Bem-vindo ao Latam Insights, uma compilação das notícias mais relevantes sobre criptomoedas da América Latina na última semana. Nesta edição, o gado tokenizado ganha destaque como garantia para um empréstimo no Brasil, as remessas em criptomoedas não conseguem ganhar força em El Salvador e a Argentina propõe um projeto de lei para incluir as criptomoedas em seu sistema financeiro.
Latam Insights: Vacas tokenizadas no Brasil, a realidade das remessas em El Salvador e o projeto de lei sobre criptomoedas na Argentina

Principais destaques
- Uma fazenda brasileira obteve um empréstimo de US$ 20 mil usando vacas tokenizadas como garantia, aumentando o valor ao reduzir o risco.
- As criptomoedas representam apenas 0,7% das remessas de El Salvador para 2026, já que os cidadãos continuam optando pelos canais tradicionais.
- Um projeto de lei argentino propõe permitir que fundos comprem criptomoedas e tokenizem títulos, liberando bilhões em demanda.
Da pastagem ao blockchain: como vacas tokenizadas estão revolucionando o financiamento agrícola no Brasil
A fazenda Engendro Velho, localizada no Paraná, Brasil, recebeu um empréstimo de quase US$ 20 mil usando um rebanho de 10 vacas como garantia, utilizando tecnologia descentralizada para digitalizar as informações de cada vaca.

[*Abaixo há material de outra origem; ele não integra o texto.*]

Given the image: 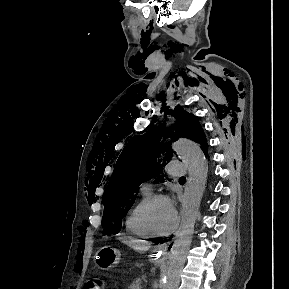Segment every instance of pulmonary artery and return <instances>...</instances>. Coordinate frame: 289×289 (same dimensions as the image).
Masks as SVG:
<instances>
[{"instance_id": "1", "label": "pulmonary artery", "mask_w": 289, "mask_h": 289, "mask_svg": "<svg viewBox=\"0 0 289 289\" xmlns=\"http://www.w3.org/2000/svg\"><path fill=\"white\" fill-rule=\"evenodd\" d=\"M166 172L172 177H182L185 174L186 166L182 161H170L166 165ZM152 185L148 182L143 183L141 191L150 192Z\"/></svg>"}]
</instances>
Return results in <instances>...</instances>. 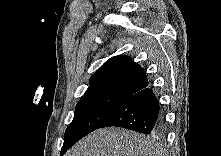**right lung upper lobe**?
I'll return each instance as SVG.
<instances>
[{
    "label": "right lung upper lobe",
    "mask_w": 221,
    "mask_h": 156,
    "mask_svg": "<svg viewBox=\"0 0 221 156\" xmlns=\"http://www.w3.org/2000/svg\"><path fill=\"white\" fill-rule=\"evenodd\" d=\"M148 87L144 70L123 55L107 60L90 78V86L82 96L128 99Z\"/></svg>",
    "instance_id": "1"
}]
</instances>
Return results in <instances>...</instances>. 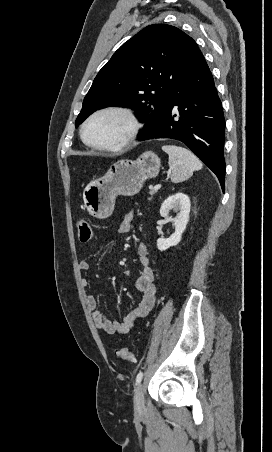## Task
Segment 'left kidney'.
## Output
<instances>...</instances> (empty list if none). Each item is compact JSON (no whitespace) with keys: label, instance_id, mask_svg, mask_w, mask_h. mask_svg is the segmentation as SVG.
I'll list each match as a JSON object with an SVG mask.
<instances>
[{"label":"left kidney","instance_id":"obj_1","mask_svg":"<svg viewBox=\"0 0 272 452\" xmlns=\"http://www.w3.org/2000/svg\"><path fill=\"white\" fill-rule=\"evenodd\" d=\"M190 207L189 197L181 192L173 194L164 200L160 208V215L161 217L169 218L173 222L175 232L169 238H159L157 240V248L160 251L176 246L181 241L182 233L185 231L189 221ZM171 210L177 213L175 218L169 217Z\"/></svg>","mask_w":272,"mask_h":452}]
</instances>
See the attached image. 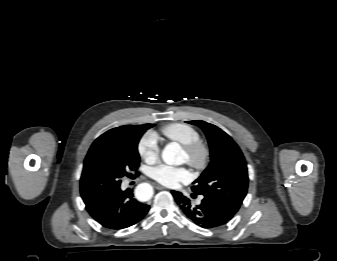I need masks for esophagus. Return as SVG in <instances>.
<instances>
[{
  "instance_id": "1",
  "label": "esophagus",
  "mask_w": 337,
  "mask_h": 261,
  "mask_svg": "<svg viewBox=\"0 0 337 261\" xmlns=\"http://www.w3.org/2000/svg\"><path fill=\"white\" fill-rule=\"evenodd\" d=\"M155 188L158 189V190H163V189H165V187H163V186L160 185V184H155Z\"/></svg>"
}]
</instances>
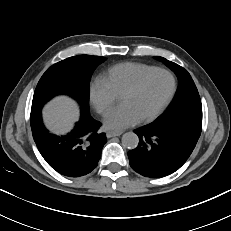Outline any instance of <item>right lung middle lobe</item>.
<instances>
[{
	"label": "right lung middle lobe",
	"mask_w": 231,
	"mask_h": 231,
	"mask_svg": "<svg viewBox=\"0 0 231 231\" xmlns=\"http://www.w3.org/2000/svg\"><path fill=\"white\" fill-rule=\"evenodd\" d=\"M105 59L100 56L78 55L52 65L37 84L31 111L41 109L47 101L59 94L75 98L81 110L89 111V78L95 67Z\"/></svg>",
	"instance_id": "dd1d6c3e"
}]
</instances>
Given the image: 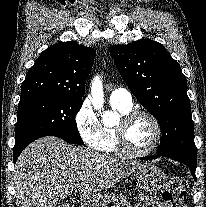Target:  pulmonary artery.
<instances>
[{
  "mask_svg": "<svg viewBox=\"0 0 206 207\" xmlns=\"http://www.w3.org/2000/svg\"><path fill=\"white\" fill-rule=\"evenodd\" d=\"M110 101L125 108H131L133 104L130 92L123 88L115 89L110 95Z\"/></svg>",
  "mask_w": 206,
  "mask_h": 207,
  "instance_id": "1",
  "label": "pulmonary artery"
}]
</instances>
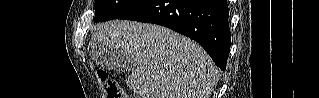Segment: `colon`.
I'll return each mask as SVG.
<instances>
[{"mask_svg":"<svg viewBox=\"0 0 319 98\" xmlns=\"http://www.w3.org/2000/svg\"><path fill=\"white\" fill-rule=\"evenodd\" d=\"M99 77L104 85L106 98H129L128 94L124 92L118 82L108 77L105 72H99Z\"/></svg>","mask_w":319,"mask_h":98,"instance_id":"1","label":"colon"}]
</instances>
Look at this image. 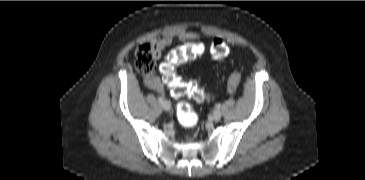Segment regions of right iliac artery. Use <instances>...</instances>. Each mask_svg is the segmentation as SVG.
I'll return each instance as SVG.
<instances>
[{"label":"right iliac artery","mask_w":365,"mask_h":180,"mask_svg":"<svg viewBox=\"0 0 365 180\" xmlns=\"http://www.w3.org/2000/svg\"><path fill=\"white\" fill-rule=\"evenodd\" d=\"M158 101H159L160 103H162V102H163V98H162V97H158Z\"/></svg>","instance_id":"82829eb1"}]
</instances>
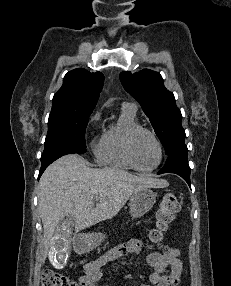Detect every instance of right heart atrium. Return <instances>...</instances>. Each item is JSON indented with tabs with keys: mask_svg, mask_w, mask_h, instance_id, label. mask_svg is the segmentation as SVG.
Here are the masks:
<instances>
[{
	"mask_svg": "<svg viewBox=\"0 0 231 286\" xmlns=\"http://www.w3.org/2000/svg\"><path fill=\"white\" fill-rule=\"evenodd\" d=\"M99 117V113L95 114L92 120H97Z\"/></svg>",
	"mask_w": 231,
	"mask_h": 286,
	"instance_id": "right-heart-atrium-1",
	"label": "right heart atrium"
}]
</instances>
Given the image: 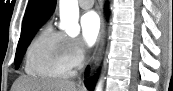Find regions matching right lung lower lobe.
Instances as JSON below:
<instances>
[{"mask_svg":"<svg viewBox=\"0 0 173 91\" xmlns=\"http://www.w3.org/2000/svg\"><path fill=\"white\" fill-rule=\"evenodd\" d=\"M95 83V80H91L90 83L88 84L89 88H92V85Z\"/></svg>","mask_w":173,"mask_h":91,"instance_id":"98d812e1","label":"right lung lower lobe"}]
</instances>
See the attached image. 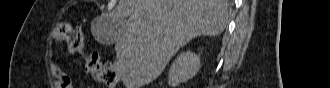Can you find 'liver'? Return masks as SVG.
<instances>
[{"mask_svg": "<svg viewBox=\"0 0 330 88\" xmlns=\"http://www.w3.org/2000/svg\"><path fill=\"white\" fill-rule=\"evenodd\" d=\"M106 18V42L115 43L123 84L139 88L156 79L193 38L222 33L228 1L119 0Z\"/></svg>", "mask_w": 330, "mask_h": 88, "instance_id": "liver-1", "label": "liver"}]
</instances>
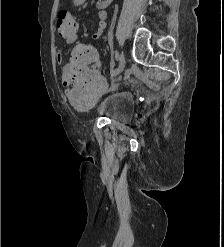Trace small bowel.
Here are the masks:
<instances>
[{"label":"small bowel","instance_id":"small-bowel-1","mask_svg":"<svg viewBox=\"0 0 224 247\" xmlns=\"http://www.w3.org/2000/svg\"><path fill=\"white\" fill-rule=\"evenodd\" d=\"M85 0H74V2L76 4H81L83 3ZM106 12L103 11V10H100L98 13H97V20H98V23H97V28H96V31L94 32V34L92 35V38L93 39H98L105 31L106 29ZM76 40V36L72 37V38H69V39H66V43L67 44H70V43H73L75 42ZM56 61L57 63L61 64L62 61H63V56H62V52L61 50H59L56 54ZM62 82L64 84H67L68 83V79H67V76L66 74H63L62 76ZM66 94H68V91H66Z\"/></svg>","mask_w":224,"mask_h":247}]
</instances>
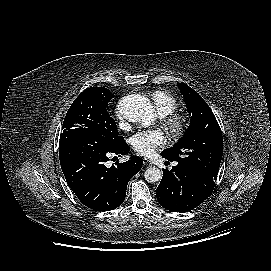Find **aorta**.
Listing matches in <instances>:
<instances>
[{
    "label": "aorta",
    "mask_w": 271,
    "mask_h": 271,
    "mask_svg": "<svg viewBox=\"0 0 271 271\" xmlns=\"http://www.w3.org/2000/svg\"><path fill=\"white\" fill-rule=\"evenodd\" d=\"M124 117L135 123L149 126L154 119L153 106L150 100L140 94H133L124 100ZM145 180L149 183L158 182L162 172L156 167H149L144 173Z\"/></svg>",
    "instance_id": "762f6f07"
}]
</instances>
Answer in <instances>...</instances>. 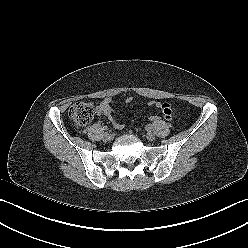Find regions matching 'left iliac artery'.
I'll list each match as a JSON object with an SVG mask.
<instances>
[{
  "label": "left iliac artery",
  "mask_w": 248,
  "mask_h": 248,
  "mask_svg": "<svg viewBox=\"0 0 248 248\" xmlns=\"http://www.w3.org/2000/svg\"><path fill=\"white\" fill-rule=\"evenodd\" d=\"M147 129L148 130H151L152 129V126L149 124V125H147Z\"/></svg>",
  "instance_id": "44dca946"
}]
</instances>
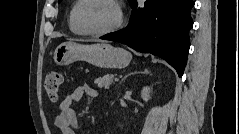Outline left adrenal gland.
<instances>
[{
  "label": "left adrenal gland",
  "instance_id": "left-adrenal-gland-1",
  "mask_svg": "<svg viewBox=\"0 0 239 134\" xmlns=\"http://www.w3.org/2000/svg\"><path fill=\"white\" fill-rule=\"evenodd\" d=\"M135 73H137V72H134V73H131V74H135ZM141 74H149V70L145 69L143 72H141ZM129 75H130V74H129ZM126 77H127V76H126ZM126 77H125V78H126ZM125 78H124V79H125ZM124 79H123V80H124Z\"/></svg>",
  "mask_w": 239,
  "mask_h": 134
}]
</instances>
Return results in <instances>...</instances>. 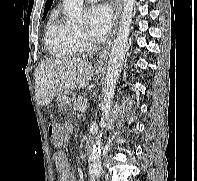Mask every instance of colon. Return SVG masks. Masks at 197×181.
Returning a JSON list of instances; mask_svg holds the SVG:
<instances>
[{
	"label": "colon",
	"mask_w": 197,
	"mask_h": 181,
	"mask_svg": "<svg viewBox=\"0 0 197 181\" xmlns=\"http://www.w3.org/2000/svg\"><path fill=\"white\" fill-rule=\"evenodd\" d=\"M48 134L54 145L58 146L62 143L63 133L59 125L50 124L48 126Z\"/></svg>",
	"instance_id": "obj_1"
}]
</instances>
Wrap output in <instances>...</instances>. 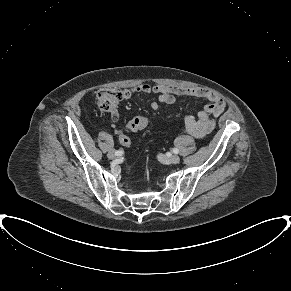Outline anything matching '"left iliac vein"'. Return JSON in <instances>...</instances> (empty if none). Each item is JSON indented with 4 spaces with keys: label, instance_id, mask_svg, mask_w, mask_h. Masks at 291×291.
Instances as JSON below:
<instances>
[{
    "label": "left iliac vein",
    "instance_id": "obj_1",
    "mask_svg": "<svg viewBox=\"0 0 291 291\" xmlns=\"http://www.w3.org/2000/svg\"><path fill=\"white\" fill-rule=\"evenodd\" d=\"M159 159L162 160V161H167V162H169L171 164H178L180 162V157L178 155H172V156H170L168 158H166L163 155H160Z\"/></svg>",
    "mask_w": 291,
    "mask_h": 291
}]
</instances>
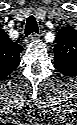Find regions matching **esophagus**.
<instances>
[{"mask_svg": "<svg viewBox=\"0 0 77 125\" xmlns=\"http://www.w3.org/2000/svg\"><path fill=\"white\" fill-rule=\"evenodd\" d=\"M38 37H39L38 33H33V34L28 36V38L25 40V42L29 43L31 41H34V40L38 39Z\"/></svg>", "mask_w": 77, "mask_h": 125, "instance_id": "esophagus-1", "label": "esophagus"}]
</instances>
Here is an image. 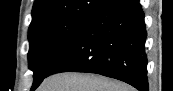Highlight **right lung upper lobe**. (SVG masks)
<instances>
[{"label": "right lung upper lobe", "instance_id": "1", "mask_svg": "<svg viewBox=\"0 0 173 91\" xmlns=\"http://www.w3.org/2000/svg\"><path fill=\"white\" fill-rule=\"evenodd\" d=\"M114 0H35L30 26L68 17L92 16Z\"/></svg>", "mask_w": 173, "mask_h": 91}]
</instances>
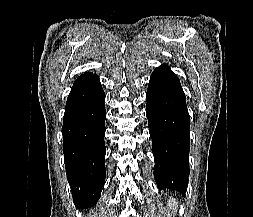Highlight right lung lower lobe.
Listing matches in <instances>:
<instances>
[{
	"instance_id": "1",
	"label": "right lung lower lobe",
	"mask_w": 253,
	"mask_h": 217,
	"mask_svg": "<svg viewBox=\"0 0 253 217\" xmlns=\"http://www.w3.org/2000/svg\"><path fill=\"white\" fill-rule=\"evenodd\" d=\"M105 93L96 74L79 76L63 120L64 161L77 208L94 206L105 182Z\"/></svg>"
}]
</instances>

O agricultor recebeu a Nota de Produto Financeiro Rural (CPR-F), no valor de quase US$ 100 mil, da BMP, uma sociedade de crédito direto, e os ativos a serem entregues (cada vaca) foram cedidos à Target FIDC, uma empresa de fintech que registrou a transação utilizando os dados de cada animal.
Embora esse tipo de transação não seja novidade, a tokenização e o monitoramento das vacas permitem que os agricultores obtenham condições mais vantajosas, já que os credores podem examinar a situação do rebanho a qualquer momento, reduzindo os riscos associados a esse tipo de empréstimo.
Humberto Brenner, diretor da Target FIDC, destacou que esse elemento pode fazer com que uma vaca alcance até 2,5 vezes o preço que teria em acordos semelhantes não monitorados. “O monitoramento elimina essa incerteza”, declarou ele.
Cinco anos após a Lei do Bitcoin, as criptomoedas representam apenas 0,7% do mercado de remessas de US$ 5 bilhões de El Salvador
Números divulgados pelo Banco Central de El Salvador revelaram que, durante o primeiro semestre de 2026, apenas US$ 35,4 milhões do volume total de remessas externas foram enviados ao país por meio de canais de moeda digital. O valor representa menos de 1% de todos os fundos enviados ao país em 2026, que ultrapassaram US$ 5 bilhões.
Em comparação, as remessas em dinheiro, que são entregues pessoalmente quando os remetentes viajam de outro país para El Salvador para visitar seus parentes, subiram para 3,8%. Mesmo assim, os números das remessas em criptomoedas são significativamente maiores do que os registrados no primeiro semestre de 2025, quando atingiram US$ 25,4 milhões em volume, um aumento de 39,1%.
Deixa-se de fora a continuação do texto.